The whole thing is kind of like Civilization in a fantasy setting, or maybe a turn-based version of Warcraft. Like Civilization you pick a certain people to play as, you go out into the world, build outposts and cities, gain allies and make enemies, conquer villages, and massacre entire races.

Unlike Civilization, heroes play a big part in the game thanks to its fantasy roots (specifically Dungeons and Dragons with the serial numbers filed off). The player is not some disembodied will directing the manifest destiny of a nation, but instead you are a mighty wizard leading your chosen race to victory over the untermenschen of the world.

I assume you can play as evil races like trolls and stuff but I’ve only done one of the starter campaigns and the story was entirely told from the perspective of the do-gooder elves and halflings. Anyway, your wizard is a unit on the map that you move around, they cast epic spells that can change the face of the world, and they can get their asses killed if you screw up in battle. The best thing to do is probably to stick your wizard in a tower and have them cast their spells from afar.

The race you pick also determines your technology and units, but again with a fantasy spin. The technology tree also deals entirely with getting magic spells that are unique to each race. Elves can get spells to summon unicorns and fairies, for example. Elves also have archers and their higher units are nymphs and druids, while humans have crossbowmen and knights.

The fantasy RPG setting also puts a pretty fun spin on maps because you can send your armies into the tunnels of the Underdark to assault your enemy from the rear, or travel into the Shadow Plane and flank their armies that way. It’s also fun to find random fantasy stuff on a map, like a hidden elf city in a forest you thought you’d already explored or a dungeon you can clear out or an inn where you can recruit a hero or a city that will switch to your side if you rescue them from the demons that besiege them.

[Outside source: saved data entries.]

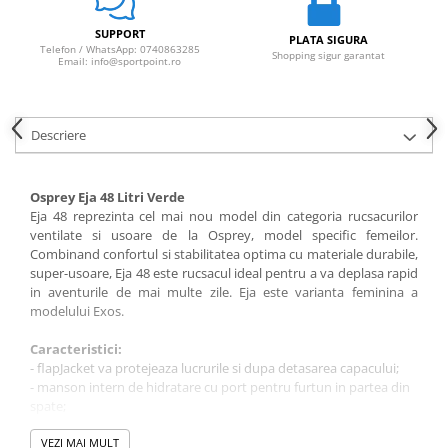
SUPPORT
PLATA SIGURA
Telefon / WhatsApp: 0740863285
Shopping sigur garantat
Email: info@sportpoint.ro
Descriere
Osprey Eja 48 Litri Verde
Eja 48 reprezinta cel mai nou model din categoria rucsacurilor
ventilate si usoare de la Osprey, model specific femeilor.
Combinand confortul si stabilitatea optima cu materiale durabile,
super-usoare, Eja 48 este rucsacul ideal pentru a va deplasa rapid
in aventurile de mai multe zile. Eja este varianta feminina a
modelului Exos.
Caracteristici:
- flapJacket va protejeaza lucrurile si dupa detasarea capacului;
- manson intern de hidratare cu port pentru furtun in partea din
spate;
- buzunar frontal din plasa stretch pentru depozitarea
echipamentului;
VEZI MAI MULT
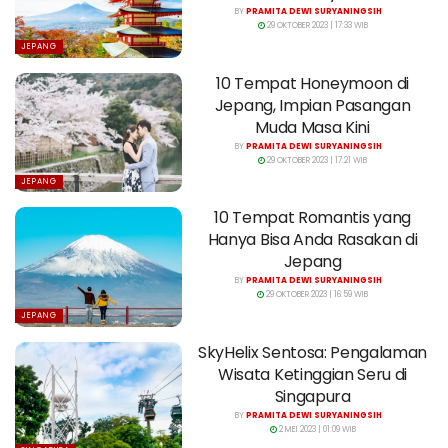
BY
PRAMITA DEWI SURYANINGSIH
29 OKTOBER 2023 | 17:33 WIB
JEPANG
10 Tempat Honeymoon di
Jepang, Impian Pasangan
Muda Masa Kini
BY
PRAMITA DEWI SURYANINGSIH
29 OKTOBER 2023 | 17:21 WIB
JEPANG
10 Tempat Romantis yang
Hanya Bisa Anda Rasakan di
Jepang
BY
PRAMITA DEWI SURYANINGSIH
29 OKTOBER 2023 | 16:59 WIB
JEPANG
SkyHelix Sentosa: Pengalaman
Wisata Ketinggian Seru di
Singapura
BY
PRAMITA DEWI SURYANINGSIH
2 MEI 2023 | 01:09 WIB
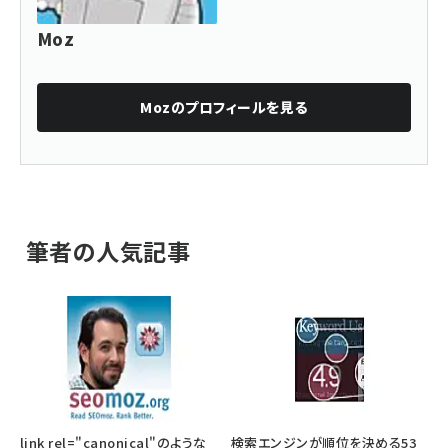
Moz
Moz
のプロフィールを見る
筆者の人気記事
link rel="canonical"のような
検索エンジンが順位を決める53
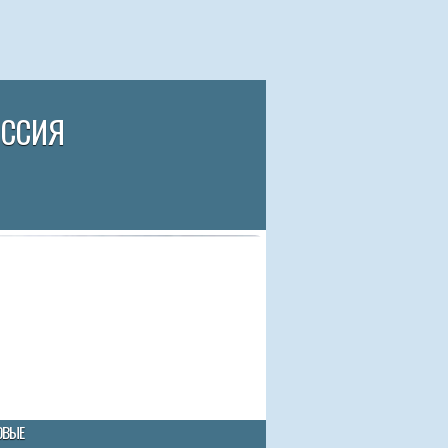
ИССИЯ
ОВЫЕ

Voice acting aside, the game is actually a lot less clunky than you would expect for something from the 90’s. I don’t really notice the interface most of the time, which is pretty much how it’s supposed to work. It’s easy to get sucked in while you’re playing – for instance, I almost missed a social engagement over the weekend because I told myself I’d just finish a map before getting ready to leave. The game is just fun to play and being like 20 years old it’ll run on anything. I say check it out if you like this sort of thing.